Luego de haber plantado más de 30 millones de árboles y realizado trabajo científico en bosques y ciudades de 38 países alrededor del mundo antes de fallecer en el 2021, podemos decir que lo cumplió.
Doctor en Ciencias, nacido en una zona montañosa en Okayama, en el oeste de Japón, Miyawaki se convirtió en una eminencia de la ecología, un mundo que lo apasionó hasta su último día de vida, al desarrollar un sistema que ha dado la vuelta al mundo y que ha contribuido en la recuperación de la biodiversidad en distintas latitudes: el Método Miyawaki.
Precisamente, el estudio de las malezas fue lo que lo llevó a entender la ecología como la entendió y a, luego, desarrollar su revolucionario método de restauración de bosques nativos en áreas degradadas.
Con apoyo financiero del gobierno germánico y otras organizaciones, entre 1956 y 1958, el japonés pudo profundizar sus conocimientos y elaborar lo que luego se transformaría en el Método Miyawaki.
La base del Método Miyawaki está en el concepto de vegetación natural potencial.
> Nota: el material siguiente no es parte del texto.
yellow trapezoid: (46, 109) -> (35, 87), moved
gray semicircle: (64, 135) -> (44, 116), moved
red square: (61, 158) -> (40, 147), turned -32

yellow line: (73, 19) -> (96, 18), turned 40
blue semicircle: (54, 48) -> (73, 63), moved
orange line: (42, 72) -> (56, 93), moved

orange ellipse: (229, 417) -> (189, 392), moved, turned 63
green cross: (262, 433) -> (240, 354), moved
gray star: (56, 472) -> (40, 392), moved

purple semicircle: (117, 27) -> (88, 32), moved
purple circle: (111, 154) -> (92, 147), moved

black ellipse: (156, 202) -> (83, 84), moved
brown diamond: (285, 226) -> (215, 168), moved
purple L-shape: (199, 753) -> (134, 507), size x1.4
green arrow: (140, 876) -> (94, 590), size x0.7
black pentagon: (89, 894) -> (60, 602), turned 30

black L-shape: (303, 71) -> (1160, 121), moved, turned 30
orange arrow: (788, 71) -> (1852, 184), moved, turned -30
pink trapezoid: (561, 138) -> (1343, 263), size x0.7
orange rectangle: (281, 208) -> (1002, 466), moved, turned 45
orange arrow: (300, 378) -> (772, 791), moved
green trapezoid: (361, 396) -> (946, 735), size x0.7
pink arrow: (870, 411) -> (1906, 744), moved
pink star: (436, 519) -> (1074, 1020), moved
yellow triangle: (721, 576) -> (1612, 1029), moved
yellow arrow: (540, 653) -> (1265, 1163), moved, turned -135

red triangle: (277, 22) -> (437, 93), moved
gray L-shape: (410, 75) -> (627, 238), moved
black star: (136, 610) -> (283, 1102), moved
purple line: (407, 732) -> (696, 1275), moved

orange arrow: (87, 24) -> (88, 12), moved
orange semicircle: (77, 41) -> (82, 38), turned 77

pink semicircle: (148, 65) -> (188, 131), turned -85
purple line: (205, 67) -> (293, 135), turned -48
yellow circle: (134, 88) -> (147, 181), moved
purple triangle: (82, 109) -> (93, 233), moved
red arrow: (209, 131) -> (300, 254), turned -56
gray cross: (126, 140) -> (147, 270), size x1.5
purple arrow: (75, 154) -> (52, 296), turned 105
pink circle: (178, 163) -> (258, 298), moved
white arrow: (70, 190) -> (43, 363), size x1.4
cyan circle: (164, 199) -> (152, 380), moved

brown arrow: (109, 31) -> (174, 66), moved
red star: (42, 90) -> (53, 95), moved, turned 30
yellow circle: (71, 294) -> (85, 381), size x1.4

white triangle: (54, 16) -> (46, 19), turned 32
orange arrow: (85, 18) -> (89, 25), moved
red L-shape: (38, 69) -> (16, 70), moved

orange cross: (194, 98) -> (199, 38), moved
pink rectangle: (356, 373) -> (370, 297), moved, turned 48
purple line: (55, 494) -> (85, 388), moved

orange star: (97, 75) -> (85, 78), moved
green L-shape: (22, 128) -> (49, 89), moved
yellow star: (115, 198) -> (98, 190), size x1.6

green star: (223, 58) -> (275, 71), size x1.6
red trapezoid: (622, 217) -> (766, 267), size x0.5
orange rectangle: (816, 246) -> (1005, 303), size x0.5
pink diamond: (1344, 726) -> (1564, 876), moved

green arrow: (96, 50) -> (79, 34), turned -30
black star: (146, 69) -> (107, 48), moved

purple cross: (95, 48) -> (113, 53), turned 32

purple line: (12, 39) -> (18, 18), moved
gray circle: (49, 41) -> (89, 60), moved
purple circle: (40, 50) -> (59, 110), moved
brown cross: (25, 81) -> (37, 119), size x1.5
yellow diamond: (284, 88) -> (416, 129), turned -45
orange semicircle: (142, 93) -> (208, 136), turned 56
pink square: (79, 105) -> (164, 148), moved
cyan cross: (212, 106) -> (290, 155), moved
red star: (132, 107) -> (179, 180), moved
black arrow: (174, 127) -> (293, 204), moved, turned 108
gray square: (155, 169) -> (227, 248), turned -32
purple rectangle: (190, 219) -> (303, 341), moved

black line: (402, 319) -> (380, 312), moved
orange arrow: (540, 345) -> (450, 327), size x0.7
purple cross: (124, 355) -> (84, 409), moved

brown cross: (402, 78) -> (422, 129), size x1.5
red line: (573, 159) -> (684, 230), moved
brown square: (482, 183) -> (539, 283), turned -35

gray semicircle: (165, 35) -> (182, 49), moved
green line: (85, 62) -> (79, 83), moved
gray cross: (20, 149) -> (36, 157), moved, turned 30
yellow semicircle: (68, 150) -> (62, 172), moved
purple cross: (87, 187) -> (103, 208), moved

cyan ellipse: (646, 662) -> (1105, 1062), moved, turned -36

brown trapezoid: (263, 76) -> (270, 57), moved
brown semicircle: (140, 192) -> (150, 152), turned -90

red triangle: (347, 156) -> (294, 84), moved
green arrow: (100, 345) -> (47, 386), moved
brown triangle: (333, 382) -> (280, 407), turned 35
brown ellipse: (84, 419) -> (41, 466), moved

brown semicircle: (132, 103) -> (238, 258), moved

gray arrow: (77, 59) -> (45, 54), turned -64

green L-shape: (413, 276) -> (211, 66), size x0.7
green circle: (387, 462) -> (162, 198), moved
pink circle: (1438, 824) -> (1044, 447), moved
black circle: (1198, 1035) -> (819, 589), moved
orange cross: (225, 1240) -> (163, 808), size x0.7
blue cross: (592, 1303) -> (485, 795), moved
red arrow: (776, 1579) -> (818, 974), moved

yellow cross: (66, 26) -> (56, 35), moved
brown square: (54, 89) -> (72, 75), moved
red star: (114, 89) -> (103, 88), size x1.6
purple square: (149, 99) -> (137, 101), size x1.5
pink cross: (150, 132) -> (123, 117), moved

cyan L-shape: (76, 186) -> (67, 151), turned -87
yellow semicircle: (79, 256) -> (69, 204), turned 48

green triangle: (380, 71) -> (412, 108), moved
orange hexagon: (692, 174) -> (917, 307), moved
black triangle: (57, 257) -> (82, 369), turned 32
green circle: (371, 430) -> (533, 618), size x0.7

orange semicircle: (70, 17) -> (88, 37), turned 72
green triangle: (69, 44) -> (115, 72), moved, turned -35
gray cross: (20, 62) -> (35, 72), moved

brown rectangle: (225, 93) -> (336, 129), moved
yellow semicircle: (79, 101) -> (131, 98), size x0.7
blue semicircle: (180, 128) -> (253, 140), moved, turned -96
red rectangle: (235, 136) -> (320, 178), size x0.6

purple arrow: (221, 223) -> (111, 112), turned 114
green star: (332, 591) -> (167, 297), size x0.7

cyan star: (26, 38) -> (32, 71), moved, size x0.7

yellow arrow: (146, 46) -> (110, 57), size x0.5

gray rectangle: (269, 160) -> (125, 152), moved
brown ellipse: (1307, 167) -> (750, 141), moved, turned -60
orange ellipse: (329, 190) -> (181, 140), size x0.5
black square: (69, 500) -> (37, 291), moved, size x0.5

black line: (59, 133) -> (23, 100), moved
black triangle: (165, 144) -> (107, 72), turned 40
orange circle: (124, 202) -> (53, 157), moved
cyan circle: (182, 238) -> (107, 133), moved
En simple, se trata de una proyección -con las condiciones climáticas y ecológicas del momento de la medición- de las especies nativas que podrían proliferar en una zona específica si no hubiese intervención humana.
El método desarrollado por el botánico japonés apunta a la creación de bosques ya sea en zonas urbanas o degradadas, privilegiando el uso de estas especies nativas, las que -en conjunto- crean comunidades forestales diversas que permiten recuperar o reforzar su biodiversidad.
La rapidez con la que crecen estas especies y su resiliencia, además, permiten disminuir las temperaturas de sus entornos y captar gases de efecto invernadero, desempeñando un papel fundamental en la mitigación de la crisis climática actual.
Desde su implementación, el Método Miyawaki ha llegado a distintas latitudes, con varias experiencias exitosas en Asia, Europa, Estados Unidos y América Latina.
Por ejemplo, Bosques Miyawaki, en Chile, ha buscado democratizar el método y explica así sus pasos: 1. Conocer la estructura del suelo y determinar la biomasa; 2. Seleccionar árboles nativos para la plantación; 3. Diseñar el bosque; 4. Preparación del área que se va a plantar; 5. Plantar los árboles seleccionados y 6. Cuidar el bosque por al menos dos años.
Una de las cuestiones más relevantes para Miyawaki, y que también promueven sus seguidores alrededor del mundo, es el rol de las comunidades en el proceso de plantación y cuidado de los bosques.
No cabe duda de la influencia de Miyawaki en la ecología y biodiversidad alrededor del mundo. Su práctica no solo ha permitido tener una herramienta aliada en la lucha contra el cambio climático, sino también en concientizar desde autoridades políticas hasta niños de etapa escolar.